Everything you wanted to know about global # Cabernet day in September. 2nd - http://bit.ly/ahU8Q9 # in # wine # facebook # socialmedia
@ AskAaronLee
When the message said all the text removed from in and added # rt @ rickbakas to record the original source. By the way, # in serving for our tweets appear automatically on LinkedIn (www.linkedin.com).

For his part, @ RT @ AskAaronLee icgstudios added before the message (this is an automatic function of the program to use to tweet, in fact) and added to the final / CC @ arieltorres. This reference was to appear in a special column in the program I use to Twitter and, thus, was not lost among hundreds of other messages.

Note that the original message does not use the word cabernet alone, but makes the tag # Cabernet. There is something called Cabernet Day (http://cabernet.eventbrite.com), a day of tasting that will be implemented in media and social networks on 2 September. How do you keep tasting that day on Twitter?
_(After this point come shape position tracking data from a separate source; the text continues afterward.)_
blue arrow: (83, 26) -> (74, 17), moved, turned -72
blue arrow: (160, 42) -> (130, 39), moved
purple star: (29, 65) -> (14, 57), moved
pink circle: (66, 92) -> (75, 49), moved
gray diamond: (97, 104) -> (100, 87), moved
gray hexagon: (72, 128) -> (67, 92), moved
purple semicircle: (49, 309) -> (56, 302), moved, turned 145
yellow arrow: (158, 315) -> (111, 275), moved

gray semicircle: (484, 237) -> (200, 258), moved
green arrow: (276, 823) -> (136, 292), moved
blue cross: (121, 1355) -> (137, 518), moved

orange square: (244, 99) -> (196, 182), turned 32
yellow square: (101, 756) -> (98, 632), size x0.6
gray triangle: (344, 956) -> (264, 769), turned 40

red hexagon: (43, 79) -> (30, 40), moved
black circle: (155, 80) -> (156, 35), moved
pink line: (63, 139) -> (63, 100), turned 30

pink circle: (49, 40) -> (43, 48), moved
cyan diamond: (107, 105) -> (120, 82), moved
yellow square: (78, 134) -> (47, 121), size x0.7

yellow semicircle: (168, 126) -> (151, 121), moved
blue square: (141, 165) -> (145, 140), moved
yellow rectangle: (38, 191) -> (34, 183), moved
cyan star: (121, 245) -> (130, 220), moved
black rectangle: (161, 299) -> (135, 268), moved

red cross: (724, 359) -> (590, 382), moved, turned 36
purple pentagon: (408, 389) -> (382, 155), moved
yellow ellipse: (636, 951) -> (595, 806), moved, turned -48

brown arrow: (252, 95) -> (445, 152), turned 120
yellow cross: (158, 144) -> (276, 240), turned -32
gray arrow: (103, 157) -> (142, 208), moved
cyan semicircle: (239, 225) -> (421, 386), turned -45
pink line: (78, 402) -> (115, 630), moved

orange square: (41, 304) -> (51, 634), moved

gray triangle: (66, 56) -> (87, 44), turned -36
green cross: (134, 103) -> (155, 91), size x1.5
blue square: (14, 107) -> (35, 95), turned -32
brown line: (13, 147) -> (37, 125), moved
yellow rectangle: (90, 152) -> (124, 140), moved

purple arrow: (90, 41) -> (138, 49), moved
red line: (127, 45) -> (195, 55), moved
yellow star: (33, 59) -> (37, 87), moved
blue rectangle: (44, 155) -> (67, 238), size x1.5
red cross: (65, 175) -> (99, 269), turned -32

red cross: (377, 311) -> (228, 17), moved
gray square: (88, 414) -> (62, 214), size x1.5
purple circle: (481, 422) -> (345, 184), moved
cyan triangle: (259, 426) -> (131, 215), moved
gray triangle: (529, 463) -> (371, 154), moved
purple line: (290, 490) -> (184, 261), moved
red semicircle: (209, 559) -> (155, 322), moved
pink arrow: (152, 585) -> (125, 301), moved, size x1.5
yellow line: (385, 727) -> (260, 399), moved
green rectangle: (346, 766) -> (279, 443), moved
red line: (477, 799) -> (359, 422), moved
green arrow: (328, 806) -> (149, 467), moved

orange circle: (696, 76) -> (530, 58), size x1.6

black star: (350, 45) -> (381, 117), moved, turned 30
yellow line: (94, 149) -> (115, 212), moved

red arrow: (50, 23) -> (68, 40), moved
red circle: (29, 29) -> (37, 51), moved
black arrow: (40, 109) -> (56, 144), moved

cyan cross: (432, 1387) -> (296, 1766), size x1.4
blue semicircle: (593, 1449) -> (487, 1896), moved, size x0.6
Through the label # Cabernet.

ON AUTHOR

Ariel Torres is a columnist and editor of the Technology section of the newspaper La Nación of Buenos Aires. you find in Twitter article is reproduced on this page was originally published in the Argentine newspaper and brought back here with kind permission.

Style is a style guide for new media on the Internet developed by Fundéu BBVA. It is developed under a Creative Commons license, except in those cases where specified.